Dataset excerpts:

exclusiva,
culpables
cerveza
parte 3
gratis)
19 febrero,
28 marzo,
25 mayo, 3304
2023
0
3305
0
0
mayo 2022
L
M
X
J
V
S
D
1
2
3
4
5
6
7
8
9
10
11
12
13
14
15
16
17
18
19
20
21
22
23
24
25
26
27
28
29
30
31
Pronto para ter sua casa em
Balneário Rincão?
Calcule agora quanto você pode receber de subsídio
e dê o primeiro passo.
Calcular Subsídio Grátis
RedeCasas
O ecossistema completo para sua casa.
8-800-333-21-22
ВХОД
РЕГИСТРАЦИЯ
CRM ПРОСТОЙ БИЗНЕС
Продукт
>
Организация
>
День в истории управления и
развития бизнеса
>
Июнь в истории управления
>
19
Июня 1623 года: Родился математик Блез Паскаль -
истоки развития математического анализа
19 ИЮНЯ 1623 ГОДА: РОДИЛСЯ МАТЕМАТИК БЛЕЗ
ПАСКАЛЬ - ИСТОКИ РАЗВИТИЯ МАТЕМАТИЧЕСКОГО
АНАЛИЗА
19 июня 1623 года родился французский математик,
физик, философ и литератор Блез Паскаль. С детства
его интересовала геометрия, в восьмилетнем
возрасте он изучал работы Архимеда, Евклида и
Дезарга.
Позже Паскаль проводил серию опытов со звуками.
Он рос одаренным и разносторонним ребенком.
...
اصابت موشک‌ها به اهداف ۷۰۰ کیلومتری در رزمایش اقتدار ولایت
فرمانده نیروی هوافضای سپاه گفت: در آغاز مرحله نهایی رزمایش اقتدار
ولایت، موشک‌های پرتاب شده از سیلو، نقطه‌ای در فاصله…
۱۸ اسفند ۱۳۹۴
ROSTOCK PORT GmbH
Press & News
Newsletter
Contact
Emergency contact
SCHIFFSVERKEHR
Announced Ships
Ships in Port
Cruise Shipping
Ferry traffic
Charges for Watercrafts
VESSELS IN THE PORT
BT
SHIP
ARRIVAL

- **Task to complete**: Within the records above, work out on how many lines the string "истории" appears, and give only that number.

- **Output**: 2